Laut Denkmalrecht muss derjenige, welcher einen prägenden Bestandteil eines Denkmalensembles abreißen möchte, darlegen, dass eine Sanierung unwirtschaftlich ist. Bei diesem Nachweis seien die gesetzlichen Kriterien erheblich zugunsten des Bauherren „verbessert“worden, hält die Baureferentin dem Architekten vor. Das ehemalige Weinnest sei trotz seines schlechten Zustands selbst für einen unbefangenen Betrachter ein „besonderes“Gebäude. „Arbeiten im Innenraum haben zwar seinen Status als Einzelbaudenkmal beseitigt, das Gebäude stammt jedoch erkennbar aus früherer Zeit und veranschaulicht die damalige Baukultur“, so Sedlmair.
Der Augsburger Architekt beschwert sich, die Stadt und das Denkmalamt hätten sich geweigert, geforderte Planänderungen mit ihm zu besprechen und bei einem Ortstermin das Gebäudeinnere in Augenschein zu nehmen, um Details zu besprechen.
Das mag Lillian Sedlmair nicht so stehen lassen. Der besagte Ortstermin habe zeitweise im Erdgeschoss des Weinnests stattgefunden – die Obergeschosse seien nur deswegen nicht nochmals begangen worden, weil alle Entscheidungsträger dort schon mehrmals waren.
Streit zwischen Bauherr und Stadt gibt es auch darüber, ob zuerst der Abriss oder erst die Neubauplanung genehmigt werden muss. Selajdin Bajraktari betont, er könne das Gebäude nicht planen, ohne zu wissen, ob es einen Keller hat. Und das lasse sich nur auf Basis der archäologischen Untersuchungen klären.

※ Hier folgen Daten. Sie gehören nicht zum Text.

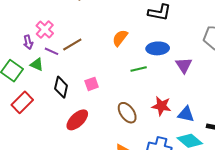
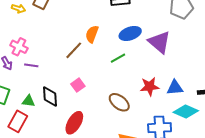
brown line: (72, 44) -> (74, 50), moved
green triangle: (37, 64) -> (28, 101), moved
purple triangle: (184, 65) -> (159, 42), size x1.4

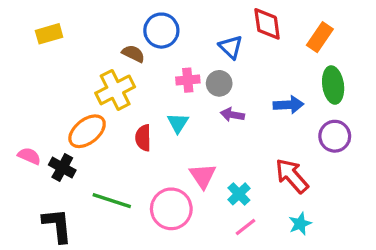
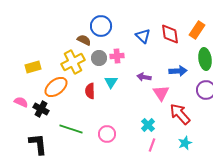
red diamond: (267, 24) -> (170, 34), moved
yellow rectangle: (49, 34) -> (33, 67), moved
gray circle: (219, 83) -> (99, 58), moved
pink triangle: (203, 176) -> (161, 93), moved
pink circle: (171, 209) -> (107, 134), size x0.7
pink line: (246, 227) -> (152, 145), turned -32

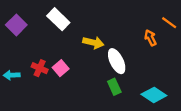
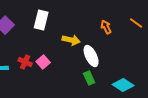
white rectangle: (58, 19) -> (41, 20), turned 60
orange arrow: (150, 38) -> (106, 27), moved

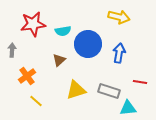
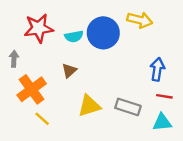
blue circle: (88, 44) -> (103, 33), moved
blue arrow: (119, 53) -> (157, 69), moved
orange cross: (27, 76) -> (32, 89), size x1.4
cyan triangle: (128, 108) -> (162, 122), moved

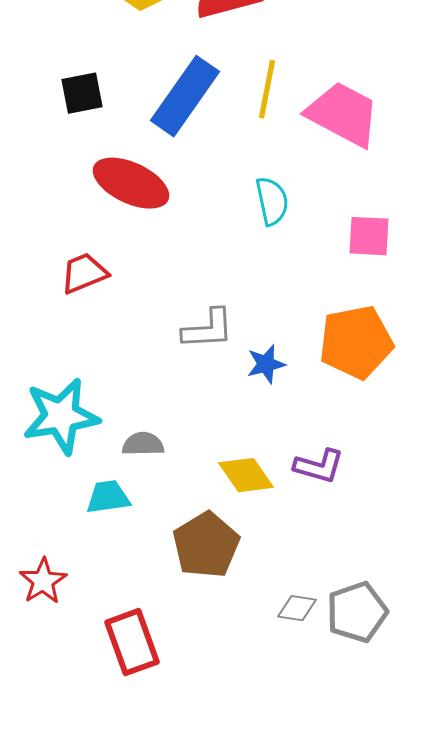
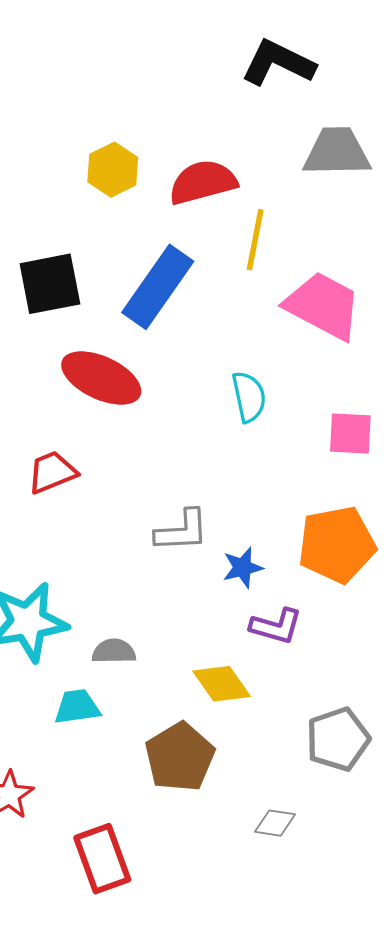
yellow line: (267, 89) -> (255, 240), moved
black square: (82, 93) -> (50, 284), size x1.4
purple L-shape: (319, 466) -> (276, 626), moved
gray pentagon: (357, 612) -> (338, 739), moved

Von dieser Argumentation habe sie erst aus dem Artikel unserer Redaktion erfahren, so Sedlmair. Die Bauverwaltung habe den Architekten über das Thema Archäologie informiert, dieser habe den Neubauantrag dennoch mit großem Keller eingereicht. Auch die weiteren Schwierigkeiten in Zusammenhang mit der Unterkellerung, etwa Unterfangungen der Nachbargebäude, Einfluss auf deren Standsicherheit und die damit verbundene massive Kostensteigerung „sollten doch einem denkmalfachlich versierten Fachmann seit jeher unschwer geläufig gewesen sein“, sagt die Baureferentin. Aufgrund dieser Probleme seien Keller in der Altstadt eher Ausnahme als Regel. „Das aufgeworfene Problem wurde trotz mehrfacher Anforderung von Bauantragsunterlagen für den Neubau gegenüber der Verwaltung durch Bauherrn und Architekt niemals thematisiert“, so Sedlmair. Das Weinnest steht seit 2018 leer, es ist ein Schandfleck in der Altstadt. Das kann auch der Stadt Friedberg nicht recht sein. Wie könnte es aus ihrer Sicht weitergehen?

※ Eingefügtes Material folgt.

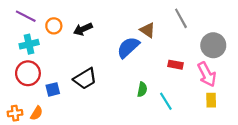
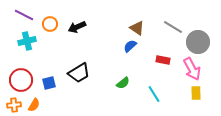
gray line: (181, 18) -> (173, 27), moved, turned -30
blue semicircle: (128, 47) -> (130, 46), moved, size x0.6
red circle: (28, 73) -> (21, 80), moved
green semicircle: (142, 89) -> (123, 83), moved, turned 40

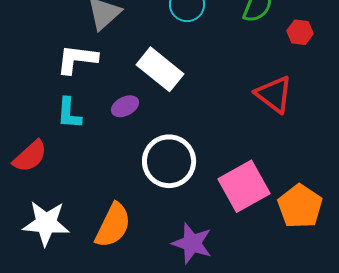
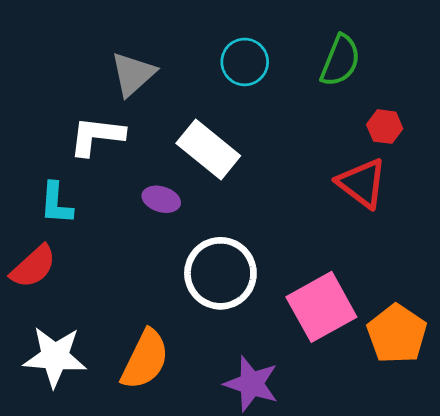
red hexagon: (300, 32) -> (385, 127), moved
purple ellipse: (125, 106) -> (161, 199), turned 44
cyan L-shape: (69, 113) -> (56, 203), moved

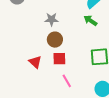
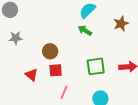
gray star: (51, 19) -> (16, 38), moved
pink line: (67, 81) -> (64, 92), turned 56

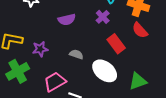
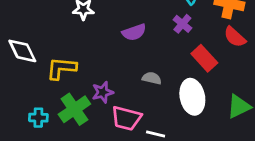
purple star: (40, 49) -> (103, 92), moved
white ellipse: (105, 71) -> (192, 97), turned 45
pink trapezoid: (55, 82) -> (126, 118), turned -130

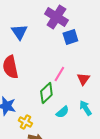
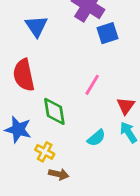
red triangle: (83, 79) -> (126, 106), moved
green diamond: (46, 93) -> (54, 111), moved, turned -55

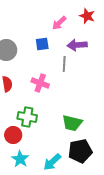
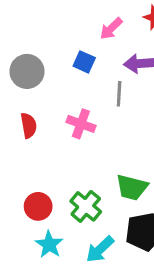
blue square: (42, 44) -> (84, 62), turned 32
green cross: (27, 117) -> (86, 206), moved, turned 30

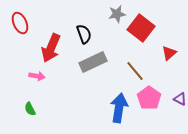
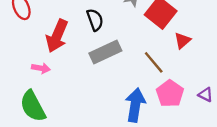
red triangle: (169, 53) -> (183, 41), moved
green semicircle: (30, 109) -> (33, 106), size x2.0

Laut Bauverwaltung kann der Architekt „den korrekten, rechtlich erforderlichen Nachweis der Unwirtschaftlichkeit des Abbruchs erbringen, gerne parallel die Antragsunterlagen zum Antrag auf Neubau inklusive gewissermaßen vorsorglich geplanten größerem Keller nachbessern und – eine Zustimmung der Denkmalpflege zu Abbruch und Keller vorausgesetzt – später während der Bautätigkeiten anhand der vorgefundenen Situation eigenverantwortlich entscheiden, ob er den Keller auch tatsächlich ausführt“. Das sei das übliche Vorgehen – nicht nur in Friedberg.